In essence, following three conditions must be in place to exploit an application using a CSRF attack:

  • An Action: There has to be an action within the application that an attacker can induce, such as altering user’s data like email or password or modifying a user’s permissions (in case of an admin account).
  • Cookie-based session handling: Now, the step above of inducing an action would require sending HTTP requests. To keep track of who has made these requests, applications make use of cookies. Session cookies are the only way, sessions can be handled and user requests can be validated.
  • All parameters should be predictable: The requests mentioned in the above step should not have parameters that can NOT be determined by the attacker. For instance, a function in the application where the attacker must know the value of the current password in advance, is not vulnerable.

Exploitation in Action:

Let’s now consider an example to see the above three points in action. Let’s say there’s an application which has a functionality of letting the users change their email IDs. When this action is performed by a user, the HTTP request may look as follows:

POST /email/change HTTP/1.1
Host: exploitable-website.com
Content-Type: application/x-www-form-urlencoded
Content-Length: 30
Cookie: session=yvthwsztyeQkAPzeQ5gHgTvlyxHfsAfE

email=random@regular-user.com

The above request meets all the necessary conditions required for a successful CSRF attack:

  • Here, the action which the attacker would like to perform is changing the user’s email address, there by triggering a password reset to take total control of the user’s account.
  • You can see that the application uses a session cookie as a mechanism to identify the user issuing the request. which user issued the request.
  • Finally, with the email parameter in the request, the attacker can clearly determine the value he has to perform the “action” on.

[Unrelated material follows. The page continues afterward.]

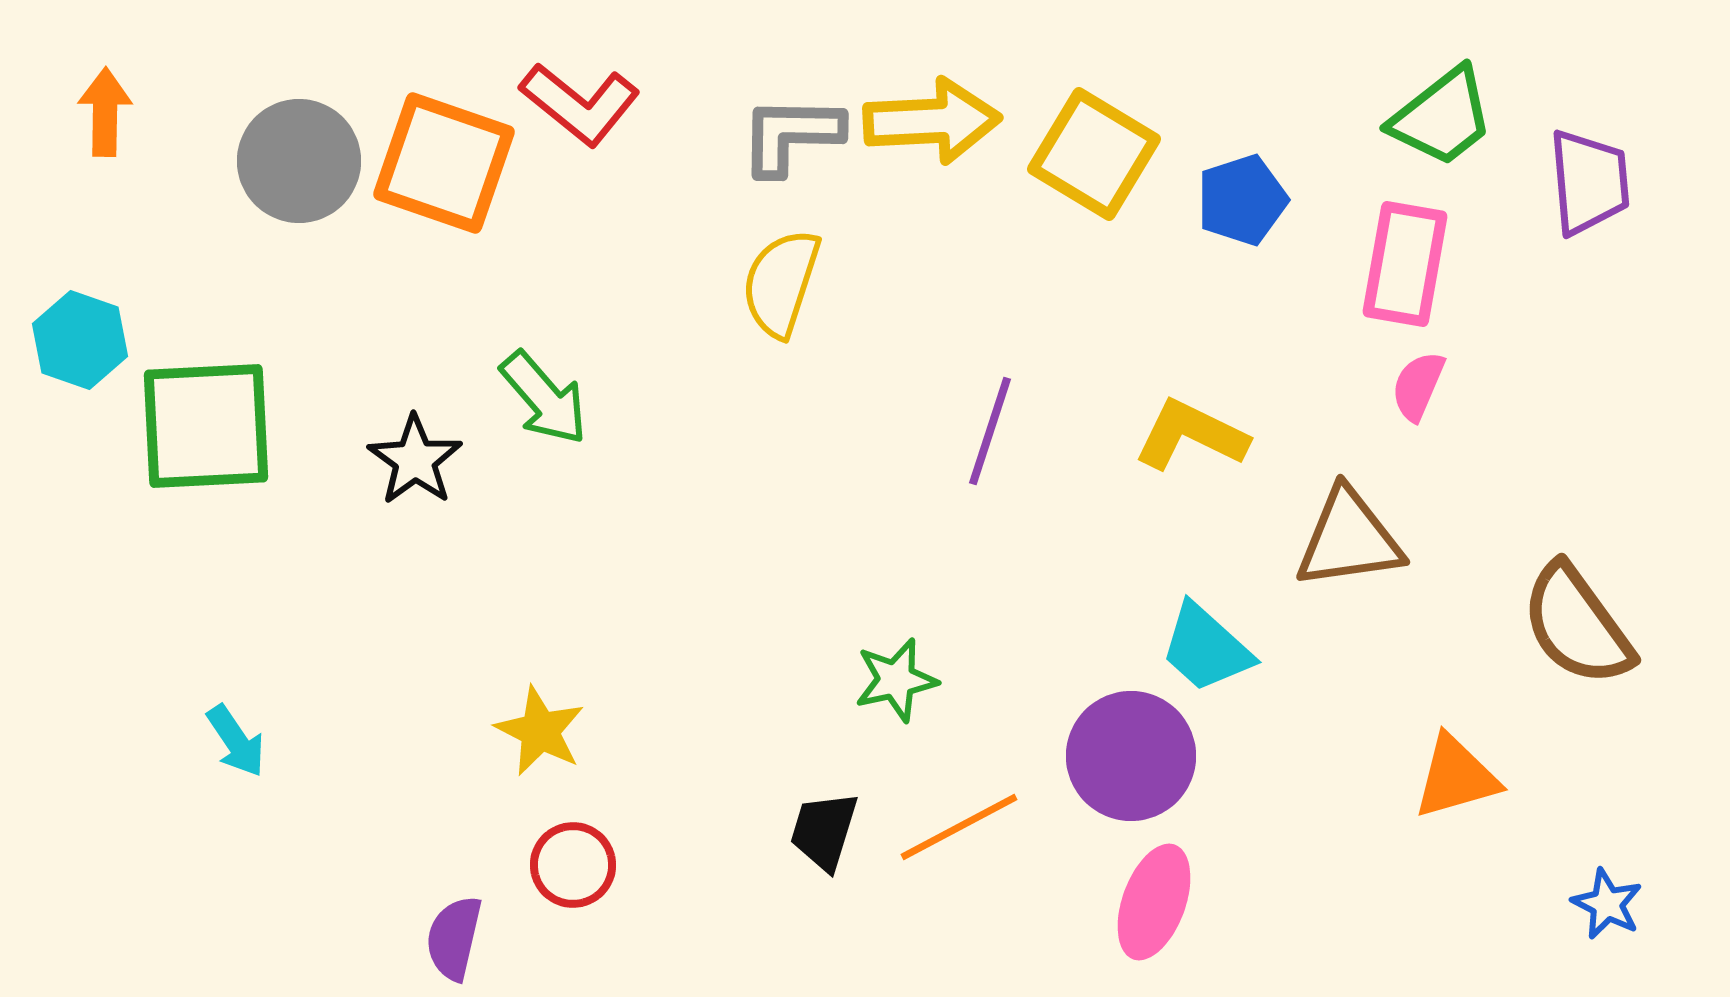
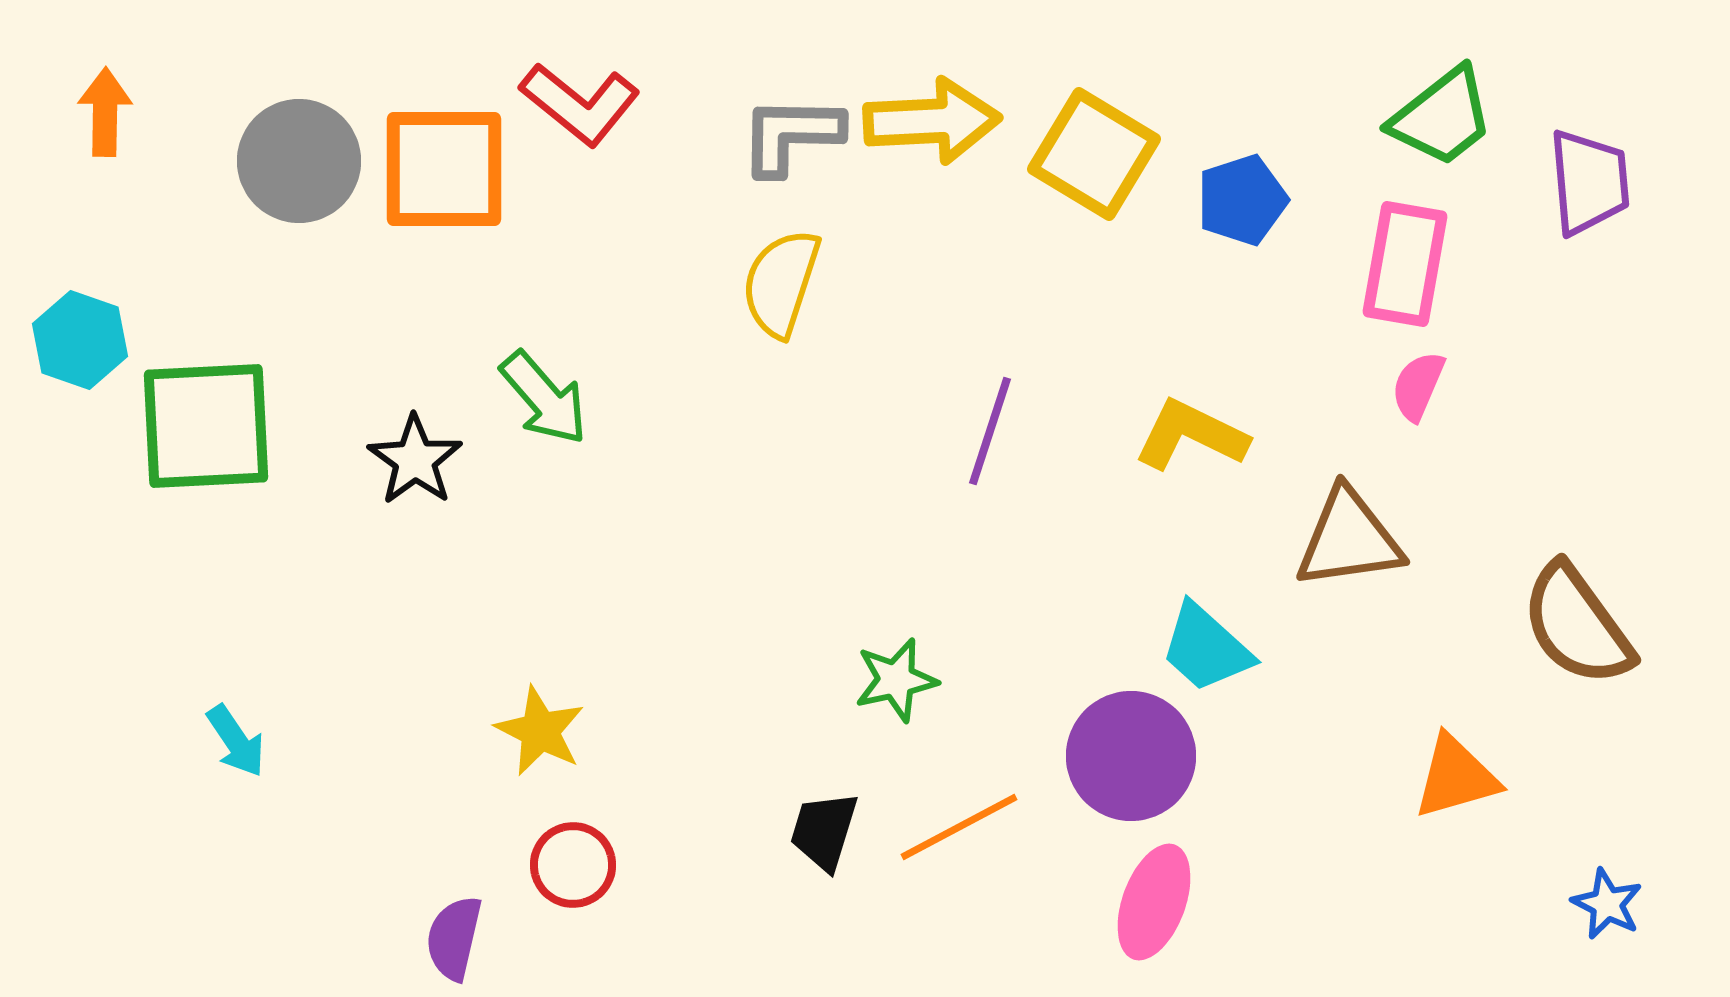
orange square: moved 6 px down; rotated 19 degrees counterclockwise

Now with the three mandatory conditions for CSRF in place, the attacker can form a webpage containing the malicious HTML as follows:

html
  body
    form action="https://exploitable-website.com/email/change" method="POST"
      input type="hidden" name="email" value="attacker@fake-user.net" /
    /form
    script
      document.forms[0].submit();
    /script
  /body
/html


You will notice that the above code attempts to replace the victim’s genuine email address with the attacker’s email address. If the victim happens to land on this malicious web page, the following events will occur:

  • The attacker's page will trigger an HTTP request to the vulnerable web-site.
  • If the victim is currently logged in to the vulnerable web-site and provided that same site cookies are not being used, the browser will automatically include the session cookie in the request
  • The vulnerable site will now treat the attacker’s request as if it’s a request sent by the victim himself. Since the web-site isn’t able to figure out that the request hasn’t been made by a genuine user, it’ll go ahead and change the email address of the user.


Is GET safer or POST?

The answer is: NEITHER! To understand the attack from the attacker’s perspective, let’s consider another scenario. Let’s say ­­­Sandra wants to transfer an amount of $100 to her friend Alexa through Bank.com, which is vulnerable to CSRF. Jason, an attacker wants to trick Sandra into sending this amount to his bank account instead. To attempt this attack, Jason would take two steps:

  1. Craft a malicious script/url.
  2. Cause Alex to unintentionally execute the action using social engineering techniques.


Exploiting GET Requests:
 

Let’s consider the scenario where the application relies on GET requests to execute actions such as fund transfers. This operation would look like the following:

GET http://bank.com/transfer.do?acct=Alexaamount=100 HTTP/1.1

Analyze the above request from an attacker’s perspective. The beneficiary name (Alexa) and the amount being transferred can be clearly seen in the request so Jason would just have to replace the beneficiary name with his name instead. In fact, Jason can even modify the amount parameter and cause Sandra to send him more money! The malicious request would look like the following:

GET http://bank.com/transfer.do?acct=Jasonamount=1000 HTTP/1.1

Now you’d wonder how social engineering would come into play here. For Sandra to be completely unaware and unable to detect this malicious transaction, Jason could send her an exploit URL disguised as a benign link:

a href="http://bank.com/transfer.do?acct=Jsonamount=1000"View my Pictures!/a


As Sandra would click on this link hoping to view some pictures, the link would instead cause her to transfer $1000 to the attacker. 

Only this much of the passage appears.